05 Nov 2012
Leading PV company aims to accelerate shift to unsubsidized markets by increasing the conversion efficiency of its modules.
An improved laser scribing process is one of several enhancements to module conversion efficiency being made by First Solar, one of the world’s leading photovoltaics (PV) companies.
The Tempe, Arizona, maker of thin-film CdTe PV products has recently switched its strategic focus away from traditional subsidized markets, aiming instead to deliver solar electricity at prices that can compete directly with traditional energy sources without the reliance on government hand-outs.
In doing that, the biggest “lever” for reducing costs is to increase the conversion efficiency of the modules it sells. First Solar’s CEO Jim Hughes told an investor call to discuss the company’s Q3 fiscal year 2012 results that the company had already begun rolling out a new laser scribing process as the first step towards accelerating efficiency improvements.
Earlier this year, Hughes said that in order to hit First Solar’s long-term model of delivering electricity at a cost of less than $140 per megawatt hour, the CdTe modules would need to operate at a typical efficiency of 15% by 2016.
While First Solar’s laboratory experiments have shown that a “hero” conversion efficiency of more than 17% can be achieved with a small cell, doing that on a volume production line with full-size cells and modules is an entirely different matter. In the current quarter, the average efficiency of the modules First Solar made was around 12.6%, indicating the significant improvement that is needed.
As one of the first steps towards achieving that, the updated laser scribing process – which reduces active-area losses in the module - should be in place across all of the company’s production lines by the middle of 2013.
Other measures outlined by Hughes include refined semiconductor material deposition, which should also be completed by the middle of next year. But the most significant improvement to efficiency should be provided by an updated back contact for modules, something that should be in volume production in the second half of 2014.
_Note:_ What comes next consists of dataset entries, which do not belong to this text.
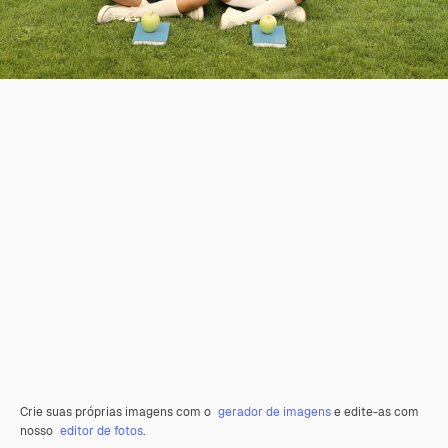
Crie suas próprias imagens com o
gerador de imagens
e edite-as com
nosso
editor de fotos
.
Sandy hits construction sites
The shrinking subsidies on offer and tough competition caused by plummeting prices of rival crystalline silicon PV modules could be clearly seen in First Solar’s Q3 results, with sales of $839 million down nearly 17% on the figure posted in the third quarter of 2011.
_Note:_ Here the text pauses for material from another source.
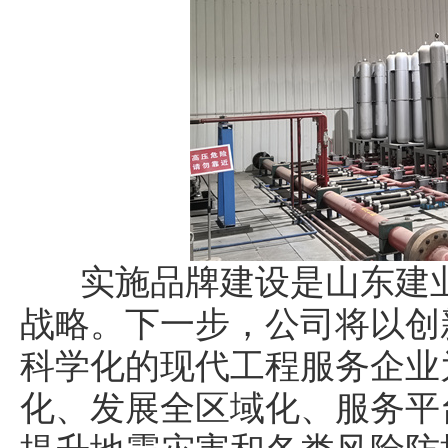
实施品牌建设是山东建业
战略。下一步，公司将以创
科学化的现代工程服务企业
化、发展全区域化、服务平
However, sharp cuts in operating expenses – the company said earlier this year that it would eliminate 2000 jobs and close its manufacturing facility in Frankfurt – meant that Hughes was able to report a pre-tax profit of $110.8 million for the period.
The CEO highlighted some of the early progress being made in its new target markets. That includes the company’s first major project in the Middle East – a 13 MW deployment near Dubai – and two deals in the Rajasthan region of India totaling 75 MW. While encouraging, the scale of those deployments remains very small in comparison to the 3 GW "pipeline" of subsidized projects that should be completed over the next couple of years.
Hughes also noted that the destruction caused by ex-Hurricane Sandy had been felt across some of First Solar’s PV construction sites – including one in Maryland and three in Canada. With local suppliers also affected, and an expectation that key workers such as electricians may be commandeered into repairing damaged infrastructure, those projects are now likely to be delayed.
As a result, sales revenues from their completion will in all likelihood be shunted back into next year, and the company trimmed its revenue guidance for 2012 by $100 million as a result.
That news knocked around 7% off the value of First Solar’s stock, although over the six months since announcing its restructuring plans, the company’s share price has recovered impressively, rising from a low of $11.77 in June to just over $23 in early trading on November 5.